= Museum of Illumination and Heating Appliances =

Privately run museum in Istanbul, Turkey

The Museum of Illumination and Heating Appliances (Aydınlatma ve Isıtma Araçları Müzesi) is a small, privately run museum adjacent to the Blue Mosque and Hagia Sophia in the Sultanahhmet neighbourhood of Eminönü in Istanbul, Turkey.

Located in a restored 19th-century mansion, the museum houses a large collection of antique and archaic heating and lighting appliances, as well as a variety of other Anatolian artifacts. The museum's pamphlet sums up its collection as:

Almost 90 percent of the items presented have been collected in Anatolia, while the remaining are from various parts of the world.
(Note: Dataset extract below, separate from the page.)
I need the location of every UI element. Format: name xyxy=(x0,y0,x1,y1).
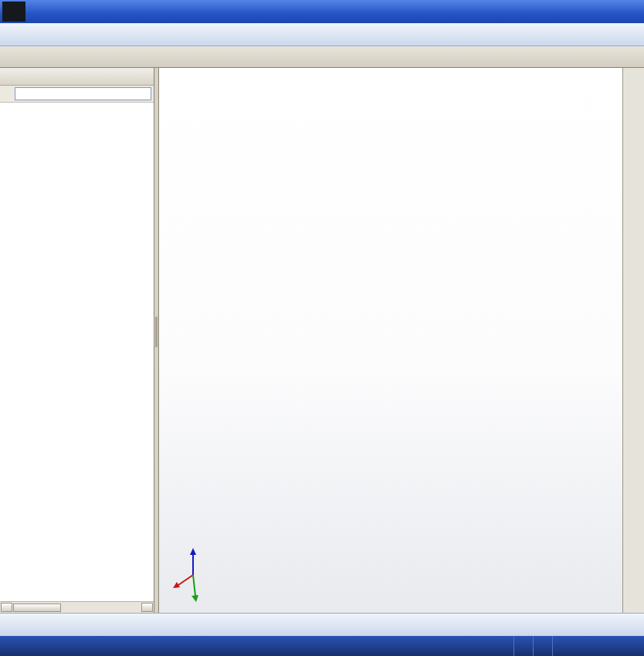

Among these are
- stone lamps (40,000 years old),
- quick flammable plants (with the spark of two flint stones),
- oil lamps made of clay (15,000 years old),
- metal items 9,000 years old,
- glass 4,5000 years old,
- the discovery of steam energy,
- oil lamps from the Seljuk era,
- a porcelain oil lamp similar to the one at Louvre,
- cooking stoves,
- candle sticks from various countries and religions,
- kerosene lamps,
- Beykoz oil lamps,
- coal stoves and irons,
- Seljuk braziers,
- Ottoman incense burners,
- city gas lamps,
- stoves
- chandeliers, oil lamps, spirit lamps, acetylene lamps, Byzantine and Roman oil lamps,
- lanterns from different eras and places, and
- hundreds of amazing items for illumination and heating.

All are displayed in historical sequence, starting from the discovery of fire one million years ago.

For foreign visitors interested in Ottoman culture and society, the collection of room heaters and similar appliances gives a window into the lifestyle of Istanbul's golden age.